8. LA VICTORIA DEL TRABAJO FORZOSO


El problema del aprovechamiento de la mano de obra indígena por los españoles entró en crisis pocos años antes de que Felipe II heredara el trono. Habíase resuelto a raíz de la conquista mediante la encomienda, que daba derecho a exigir servicios de los indios; pero como los encomenderos abusaron de esta facultad, la Corona se la fue reduciendo y terminó por retirársela completamente en 1549. Peor momento no pudo haber escogido el Emperador, pues por entonces comenzaba la era de la plata en la Nueva España y la necesidad de brazos para las labores mineras se volvió más imperiosa que nunca, De la grey española brotó un clamor casi general de protesta, al que se unieron algunos de los religiosos impugnadores del servicio personal prestado a los encomenderos. Argumentaron así los hispano-mexicanos: ¿iba a perderse por falta de brazos tan enorme riqueza apenas desflorada, que convertiría a la Nueva España en país prosperísimo y a los Césares hispanos en los monarcas más poderosos del mundo?; y si los oriundos de España eran pocos y reacios a emplearse en bajos menesteres, ¿quiénes, fuera de los indios, numerosos y paupérrimos, podían suministrar la mano de obra necesaria no sólo para la minería, sino también para otras empresas económicas exigidas por el progreso material de la colonia? Bien sabían peninsulares y criollos que los naturales, pequeños labradores en su inmensa mayoría, no se prestarían a trabajar por un jornal; pero puesto que sus raquíticas parcelas sólo exigían breves jornadas de labor al año y se pasaban lo más de él holgando, creían no ser contrario a la equidad que se les forzase a dar algunos días de servicio pagado, aduciendo al efecto que, sobre no causarles perjuicio en sus intereses, se les rendía el beneficio directo de la percepción de un salario y el indirecto del aumento general de la riqueza.
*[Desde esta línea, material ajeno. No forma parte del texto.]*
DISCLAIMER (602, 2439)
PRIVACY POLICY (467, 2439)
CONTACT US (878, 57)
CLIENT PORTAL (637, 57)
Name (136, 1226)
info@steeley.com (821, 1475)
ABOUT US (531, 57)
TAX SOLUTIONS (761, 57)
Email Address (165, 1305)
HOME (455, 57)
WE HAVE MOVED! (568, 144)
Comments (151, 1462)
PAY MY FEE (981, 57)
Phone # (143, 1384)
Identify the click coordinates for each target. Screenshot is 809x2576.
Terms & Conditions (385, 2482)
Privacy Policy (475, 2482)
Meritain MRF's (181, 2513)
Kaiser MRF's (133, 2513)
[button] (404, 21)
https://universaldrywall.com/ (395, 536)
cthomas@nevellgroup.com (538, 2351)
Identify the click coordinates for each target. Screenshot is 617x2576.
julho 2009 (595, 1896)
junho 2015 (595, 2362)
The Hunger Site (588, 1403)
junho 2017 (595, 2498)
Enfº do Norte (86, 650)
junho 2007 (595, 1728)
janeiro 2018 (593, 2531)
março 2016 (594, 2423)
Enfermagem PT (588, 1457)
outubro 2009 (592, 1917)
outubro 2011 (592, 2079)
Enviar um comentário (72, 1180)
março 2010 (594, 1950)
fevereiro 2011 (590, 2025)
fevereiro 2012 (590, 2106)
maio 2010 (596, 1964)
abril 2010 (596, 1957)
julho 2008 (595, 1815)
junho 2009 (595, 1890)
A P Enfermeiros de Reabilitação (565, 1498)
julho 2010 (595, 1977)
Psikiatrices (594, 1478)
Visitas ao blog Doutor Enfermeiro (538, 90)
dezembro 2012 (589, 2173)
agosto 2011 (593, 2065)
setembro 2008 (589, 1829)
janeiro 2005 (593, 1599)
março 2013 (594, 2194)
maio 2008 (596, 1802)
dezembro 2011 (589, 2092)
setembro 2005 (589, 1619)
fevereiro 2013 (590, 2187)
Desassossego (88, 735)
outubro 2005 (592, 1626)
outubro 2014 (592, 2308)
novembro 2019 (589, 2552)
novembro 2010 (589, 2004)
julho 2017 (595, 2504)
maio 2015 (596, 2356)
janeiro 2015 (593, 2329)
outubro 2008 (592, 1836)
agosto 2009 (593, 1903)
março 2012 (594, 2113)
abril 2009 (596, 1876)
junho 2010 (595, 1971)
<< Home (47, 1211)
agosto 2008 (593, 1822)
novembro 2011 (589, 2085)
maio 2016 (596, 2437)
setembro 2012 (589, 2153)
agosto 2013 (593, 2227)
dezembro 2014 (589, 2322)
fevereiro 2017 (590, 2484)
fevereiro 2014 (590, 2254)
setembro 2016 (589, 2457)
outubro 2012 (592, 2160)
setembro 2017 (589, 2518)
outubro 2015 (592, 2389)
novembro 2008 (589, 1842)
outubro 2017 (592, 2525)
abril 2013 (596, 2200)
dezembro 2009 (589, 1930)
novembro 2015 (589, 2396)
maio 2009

De nuevo la Riqueza y el Poder pesaron más que la Justicia. Carlos, comprensivo para quienes creando riqueza engrosaban su poder, resolvió el caso en favor de los empresarios españoles, y en instrucciones que envió al virrey don Luis de Velasco para autorizarle a repartir indios con destino a las minas, haciendas, ingenios, etc., vertió estas contradictorias palabras: “se les dará a entender (a los indios) que son libres, vasallos de su majestad y no esclavos ni sujetos a servidumbre alguna..., pero que tengan entendido que han de trabajar para su sustentación y que no ha de quedar a su voluntad, sino que si no quisieren trabajar, que sepan que han de ser compelidos a ello, pagándoseles”.

Al poner en práctica las órdenes del Emperador, los virreyes que dependieron de Felipe II crearon el procedimiento más equitativo posible para el reparto del servicio forzoso: distribuyeron toda la carga del trabajo necesario entre todos los indios, de manera que a cada uno de éstos correspondiera aproximadamente la misma parte de aquella carga. Para la prestación del trabajo se recurrió al sistema de turno —a la tanda o rueda, como se le llamó—, señalándose la proporción del 4 por 100 para lo más del año (la sencilla) y el 10 por 100 para la época del deshierbe y la siega (la dobla). El 4 por 100 suponía anualmente para cada indio tres semanas de trabajo, las cuales, en virtud del turno, estaban separadas por espacios iguales; así pues, cada indio venía a dar una semana de labor cada cuatro meses.

Con ser equitativa la distribución del servicio personal, y además de remunerado, relativamente pequeño el trabajo que imponía, no por eso dejó de irrogar grandes perjuicios a los indios. Como mayores señálanse los abusos a que dio lugar por parte de cuantos, con autoridad o sin ella, intervenían en su reparto o participaban en su disfrute, y las perturbaciones que ocasionó en la familia indígena. La separación temporal de los esposos ocasionada por él produjo muchas separaciones definitivas, pues los indios de reparto, sobre todo en las minas y en las poblaciones, solían contraer nuevos lazos o aficionarse a la vida viciosa de los centros urbanos o ser atraídos por los altos salarios de las explotaciones mineras, y se quedaban como trabajadores ordinarios en los lugares donde prestaban el servicio obligatorio. Precisamente por los efectos disolventes que producía en la familia indígena consideráronlo muchos religiosos como un verdadero azote de la sociedad colonial y pidieron con dramática insistencia su abolición al monarca.